I usually write a weekly zero waste/green diary, but lately I've been fighting off depression. Usually I think of depression as a sadness brought on by one's physiological condition rather than caused by outside events, so in that sense I am merely sad. My kids were worried that I was sad because of them misbehaving or something, so I told them why I'm sad. I can't get a new job.
I so know that I have absolutely no right to complain or feel sad. I have a job and it does pay me enough to scrape by from one month to the next. If I tighten my belt and eat more beans and rice, I can probably even save a little each month. But my company isn't doing too well. Last year they laid off two thirds of their workers and this year for several months we were all cut back to three days a week. Lately we've been working four days a week and I just heard that we are back to full time. And that does make me happy, but I still am very nervous about the long-term prospects for the company.
At any rate, I've been looking, particularly when I was at three days a week and on unemployment. To qualify for unemployment here in Massachusetts one needs to apply for at least three jobs a week. And again, there, I have zero right to complain. I've been getting phone interviews and many in person interviews. I think I'm nearing a dozen in-person interviews now. At least I'm getting responses on my resume. But the rejection seems so much harder to take when it's gotten to that stage, when everyone at the interviewing company is friendly and I did well on the programming tests and then to get the email. Because then I can't help thinking it's not my skills or my business experience--it's me. I'm simply not liked for some reason.
Rationally I know that's not the case. I never had a problem getting a job before. The real problem is that I know a thousand people are applying for each job, and even at the interview stage they are probably interviewing ten candidates. There just aren't enough jobs for the population.
Rationally I know that with advancing computer programs and robotics and with looser trade laws and more outsourcing options, this lack of jobs will inexorably deepen over time. Also, on a more cheerful level I feel that there is a fundamental shaking out going on, and parasitic companies that don't contribute something useful to our economy are feeling the first pangs of extinction. The only problem is that the American economy seems to mostly be made up of those bloodsucking companies--they employ a lot of people.
The thing that gets me is that I did everything right. I've got an Ivy League degree, and not in something foofy like semiotics. I've got a B.S. in math. I've got a couple decades of pertinent and useful work experience and for the niche I'm in, SAS programming, there is at least still a lot of demand. And I live in Boston and am centrally located to commute to lots of places. If I can't get a freaking new job, then what about people who didn't make it through college? What about people who happened to pick jobs and skills that are now obsolete? What about people just graduating from college without any work experience? What about people who live in a depressed area? What about people who aren't currently employed? Things are bad out there.

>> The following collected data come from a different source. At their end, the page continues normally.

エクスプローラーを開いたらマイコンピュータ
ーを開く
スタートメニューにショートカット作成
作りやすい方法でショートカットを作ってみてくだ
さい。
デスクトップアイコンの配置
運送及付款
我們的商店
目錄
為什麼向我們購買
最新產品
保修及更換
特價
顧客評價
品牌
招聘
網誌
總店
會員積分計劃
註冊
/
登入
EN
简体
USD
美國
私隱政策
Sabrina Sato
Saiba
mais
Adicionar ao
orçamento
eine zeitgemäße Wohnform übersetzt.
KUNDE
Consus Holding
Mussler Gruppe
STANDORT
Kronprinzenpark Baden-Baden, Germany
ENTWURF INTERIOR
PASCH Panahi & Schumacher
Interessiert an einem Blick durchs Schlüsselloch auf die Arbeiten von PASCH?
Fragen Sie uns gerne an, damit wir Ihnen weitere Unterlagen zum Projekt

Worse, I feel this prickly sense of desperation. I just recently watched The Lives of Others, a film about living under the oppressive East German communist system. I recognized myself a little in some of it. One of my potential employers grilled me on my thoughts about Wikileaks and Julian Assange, and warned me that I would not get hired if I had posted anything favorable or donated money to them--my background would be checked. And at work there is the slow erosion of moral niceties. Faced with the specter of homelessness, that fear is gnawing away at my sense of self, at the idea of myself as an upstanding citizen. Especially having kids, the fear bites harder.

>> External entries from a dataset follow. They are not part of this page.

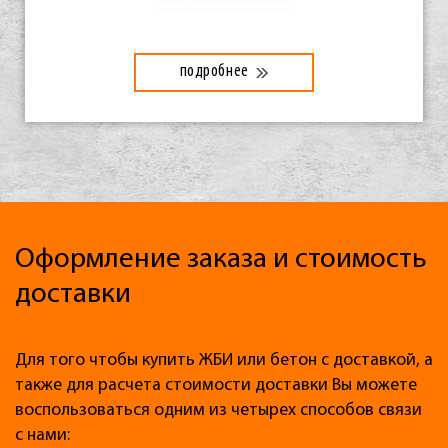
подробнее
Оформление заказа и стоимость
доставки
Для того чтобы купить ЖБИ или бетон с доставкой, а
также для расчета стоимости доставки Вы можете
воспользоваться одним из четырех способов связи
с нами:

If I had a different biochemistry I'd probably be turning to drink. And I'm not going to turn to antidepressants when I have a perfectly reasonable cause for being sad--this is not a biochemical imbalance. So instead, I'm hypercaffeinating myself and regressing into the escapist practices of my bullied youth. I raided my daughters' bookcase and I'm reading Harry Potter for the first time. I started with the Sorcerer's Stone last week, and I'm halfway through the Order of the Phoenix. I'm feeling especially cheered by this book because it's resonating with my real world problems.
I am also keeping up with my fish oil, and I know I should be doing more with getting out in the sunshine and going for long walks. I know the things to do to help with mood. But the best thing to help my mood would be being able to get a new job.